Schumacher dziękuje kibicom Ferrari

Niemiec podkreślił, że Ferrari wciąż jest na pierwszym miejscu w jego sercu
25.12.0922:55
Bartosz Pyciarz
3136wyświetlenia

Michael Schumacher powiedział dzisiaj, że Ferrari wciąż znajduje się na pierwszym miejscu w jego sercu po tym, jak po 14 latach współpracy zdecydował się powrócić do ścigania, ale w barwach Mercedes GP.

W otwartym liście skierowanym do włoskich mediów Schumacher przyznał, że darzy wielkim uznaniem znaczek skaczącego konika i jego fanów, a także stwierdził, że liczy na dalsze wsparcie swoich fanów. Przez 14 lat byłem częścią Ferrari i przez te 14 lat Ferrari było częścią mnie - powiedział.

Duży fragment Ferrari jednak wciąż pozostanie we mnie. Zawsze będę myśleć o cieple, sile i poświęceniu, jakie otrzymywałem od włoskich fanów.
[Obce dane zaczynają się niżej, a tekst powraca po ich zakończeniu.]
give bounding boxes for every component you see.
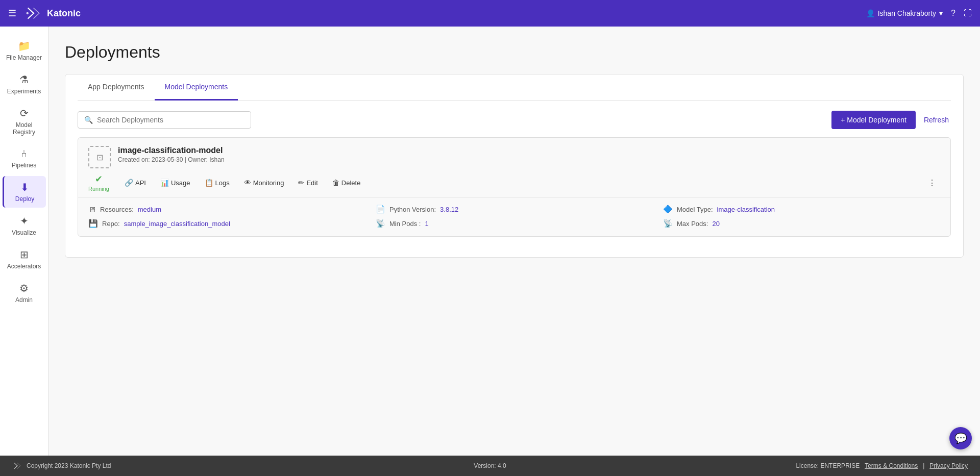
footer-logo: Copyright 2023 Katonic Pty Ltd (12, 462, 111, 470)
sidebar-item-model-registry[interactable]: ⟳ Model Registry (3, 102, 46, 141)
sidebar-item-accelerators[interactable]: ⊞ Accelerators (3, 243, 46, 275)
sidebar-item-pipelines[interactable]: ⑃ Pipelines (3, 143, 46, 174)
action-edit-button[interactable]: ✏ Edit (291, 176, 325, 190)
detail-item: 📄 Python Version: 3.8.12 (376, 205, 653, 214)
logs-icon: 📋 (205, 179, 213, 187)
footer-terms-link[interactable]: Terms & Conditions (865, 462, 918, 469)
detail-label: Python Version: (389, 206, 436, 213)
detail-value: image-classification (717, 206, 775, 213)
hamburger-icon[interactable]: ☰ (8, 8, 16, 19)
page-title: Deployments (65, 43, 964, 62)
detail-value: medium (138, 206, 161, 213)
delete-label: Delete (341, 179, 361, 187)
card-details: 🖥 Resources: medium 📄 Python Version: 3.… (78, 197, 950, 236)
deployments-list: ⊡ image-classification-model Created on:… (78, 137, 951, 257)
deployment-name: image-classification-model (118, 146, 940, 155)
detail-value: 1 (425, 220, 428, 228)
detail-label: Resources: (100, 206, 134, 213)
usage-label: Usage (171, 179, 190, 187)
chat-bubble-button[interactable]: 💬 (949, 427, 972, 449)
user-name: Ishan Chakraborty (878, 9, 936, 17)
tab-model-deployments[interactable]: Model Deployments (155, 74, 238, 101)
api-label: API (135, 179, 146, 187)
footer: Copyright 2023 Katonic Pty Ltd Version: … (0, 456, 980, 476)
deployment-type-icon: ⊡ (96, 153, 103, 162)
user-menu[interactable]: 👤 Ishan Chakraborty ▾ (866, 9, 943, 17)
sidebar-item-visualize[interactable]: ✦ Visualize (3, 210, 46, 241)
search-box: 🔍 (78, 111, 251, 129)
detail-value: 3.8.12 (440, 206, 458, 213)
card-title-area: image-classification-model Created on: 2… (118, 146, 940, 163)
card-actions: ✔ Running 🔗 API 📊 Usage 📋 Logs 👁 Monitor (78, 168, 950, 197)
refresh-button[interactable]: Refresh (922, 111, 951, 129)
sidebar-item-label: Experiments (7, 88, 41, 95)
deploy-icon: ⬇ (20, 181, 29, 193)
sidebar-item-label: File Manager (6, 54, 42, 61)
action-api-button[interactable]: 🔗 API (117, 176, 153, 190)
detail-label: Model Type: (677, 206, 713, 213)
tab-app-deployments[interactable]: App Deployments (78, 74, 155, 101)
status-label: Running (88, 186, 109, 192)
detail-item: 💾 Repo: sample_image_classification_mode… (88, 219, 365, 228)
logs-label: Logs (215, 179, 230, 187)
footer-license: License: ENTERPRISE (796, 462, 860, 469)
deployment-icon-box: ⊡ (88, 146, 111, 168)
detail-value: 20 (712, 220, 719, 228)
action-monitoring-button[interactable]: 👁 Monitoring (237, 176, 291, 190)
sidebar-item-label: Admin (15, 296, 33, 304)
monitoring-label: Monitoring (253, 179, 284, 187)
action-usage-button[interactable]: 📊 Usage (153, 176, 198, 190)
delete-icon: 🗑 (332, 179, 339, 187)
footer-separator: | (923, 462, 924, 469)
detail-item: 📡 Max Pods: 20 (663, 219, 940, 228)
logo-text: Katonic (47, 8, 81, 19)
detail-item: 🔷 Model Type: image-classification (663, 205, 940, 214)
action-delete-button[interactable]: 🗑 Delete (325, 176, 368, 190)
tabs-container: App DeploymentsModel Deployments 🔍 + Mod… (65, 74, 964, 258)
footer-right: License: ENTERPRISE Terms & Conditions |… (796, 462, 968, 469)
add-model-deployment-button[interactable]: + Model Deployment (831, 111, 916, 129)
user-avatar-icon: 👤 (866, 9, 875, 17)
edit-icon: ✏ (298, 179, 304, 187)
pipelines-icon: ⑃ (21, 148, 27, 160)
footer-logo-icon (12, 462, 22, 470)
model-registry-icon: ⟳ (20, 107, 29, 119)
fullscreen-icon[interactable]: ⛶ (964, 9, 972, 18)
sidebar-item-label: Model Registry (5, 121, 44, 136)
deployment-meta: Created on: 2023-05-30 | Owner: Ishan (118, 156, 940, 163)
sidebar-item-label: Deploy (15, 195, 34, 203)
sidebar-item-admin[interactable]: ⚙ Admin (3, 277, 46, 309)
edit-label: Edit (306, 179, 317, 187)
help-icon[interactable]: ? (951, 9, 955, 18)
detail-label: Repo: (102, 220, 120, 228)
search-actions-bar: 🔍 + Model Deployment Refresh (78, 101, 951, 137)
chevron-down-icon: ▾ (939, 9, 943, 17)
visualize-icon: ✦ (20, 215, 29, 227)
main-content: Deployments App DeploymentsModel Deploym… (48, 27, 980, 476)
detail-label: Max Pods: (677, 220, 708, 228)
sidebar-item-deploy[interactable]: ⬇ Deploy (3, 176, 46, 208)
usage-icon: 📊 (160, 179, 169, 187)
experiments-icon: ⚗ (19, 73, 29, 86)
detail-item: 🖥 Resources: medium (88, 205, 365, 214)
katonic-logo-icon (24, 6, 43, 20)
svg-point-0 (27, 12, 29, 14)
logo: Katonic (24, 6, 81, 20)
api-icon: 🔗 (125, 179, 133, 187)
footer-copyright: Copyright 2023 Katonic Pty Ltd (27, 462, 111, 469)
detail-icon: 💾 (88, 219, 98, 228)
detail-label: Min Pods : (389, 220, 421, 228)
detail-item: 📡 Min Pods : 1 (376, 219, 653, 228)
footer-privacy-link[interactable]: Privacy Policy (929, 462, 968, 469)
sidebar-item-file-manager[interactable]: 📁 File Manager (3, 35, 46, 66)
search-input[interactable] (97, 116, 244, 124)
detail-value: sample_image_classification_model (124, 220, 230, 228)
sidebar-item-experiments[interactable]: ⚗ Experiments (3, 68, 46, 100)
sidebar-item-label: Visualize (12, 229, 36, 236)
more-options-button[interactable]: ⋮ (924, 175, 940, 191)
tabs-row: App DeploymentsModel Deployments (78, 74, 951, 101)
detail-icon: 🖥 (88, 205, 96, 214)
action-logs-button[interactable]: 📋 Logs (198, 176, 237, 190)
card-header: ⊡ image-classification-model Created on:… (78, 138, 950, 168)
detail-icon: 📄 (376, 205, 385, 214)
Czułem się mile widziany przez Was, więc starałem się dać Wam radość i pasję, kiedy walczyłem na torze i kiedy wspólnie mogliśmy cieszyć się z wygranych wyścigów. Poznałem wielu przyjaciół i dużo się nauczyłem podczas tych lat spędzonych w Ferrari. Zawsze ostrożnie przyglądałem się każdej sytuacji i często w Niemczech powtarzałem to: 'Nie należy narzekać, tylko dostrzegać to, co najlepsze i piękne nawet w tym, co nieuniknione i cieszyć się z tego'.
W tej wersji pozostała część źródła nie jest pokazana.